* DATA TO PROCESS:

=== Begin Enclosure ===

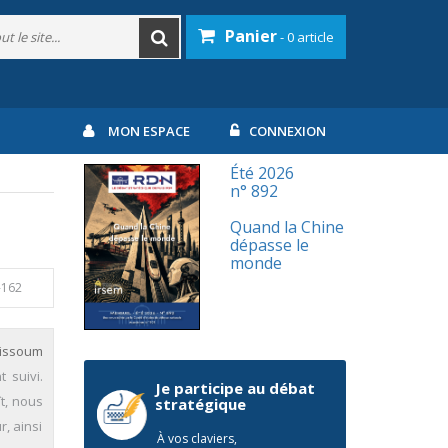
Panier
- 0 article
MON ESPACE
CONNEXION
Été 2026
n° 892
Quand la Chine
dépasse le
monde
-162
Missoum
 suivi.
Je participe au débat
t, nous
stratégique
, ainsi
À vos claviers,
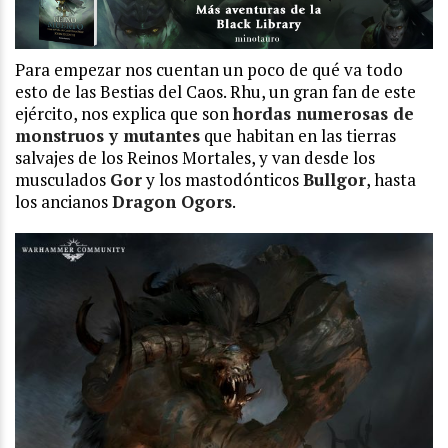
Para empezar nos cuentan un poco de qué va todo
esto de las Bestias del Caos. Rhu, un gran fan de este
ejército, nos explica que son
hordas numerosas de
monstruos y mutantes
que habitan en las tierras
salvajes de los Reinos Mortales, y van desde los
musculados
Gor
y los mastodónticos
Bullgor
, hasta
los ancianos
Dragon Ogors
.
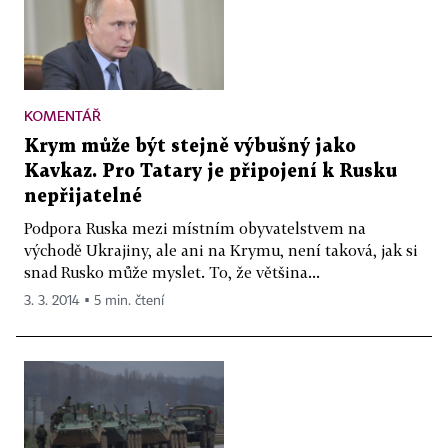
KOMENTÁŘ
Krym může být stejně výbušný jako
Kavkaz. Pro Tatary je připojení k Rusku
nepřijatelné
Podpora Ruska mezi místním obyvatelstvem na
východě Ukrajiny, ale ani na Krymu, není taková, jak si
snad Rusko může myslet. To, že většina...
3. 3. 2014 ▪ 5 min. čtení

=== End Enclosure ===

* WHAT YOU ARE ASKED TO DO: Restate the tail of the listing word for word, beginning at the line containing "Kavkaz. Pro Tatary je připojení k Rusku".

* WORKED SOLUTION:
Kavkaz. Pro Tatary je připojení k Rusku
nepřijatelné
Podpora Ruska mezi místním obyvatelstvem na
východě Ukrajiny, ale ani na Krymu, není taková, jak si
snad Rusko může myslet. To, že většina...
3. 3. 2014 ▪ 5 min. čtení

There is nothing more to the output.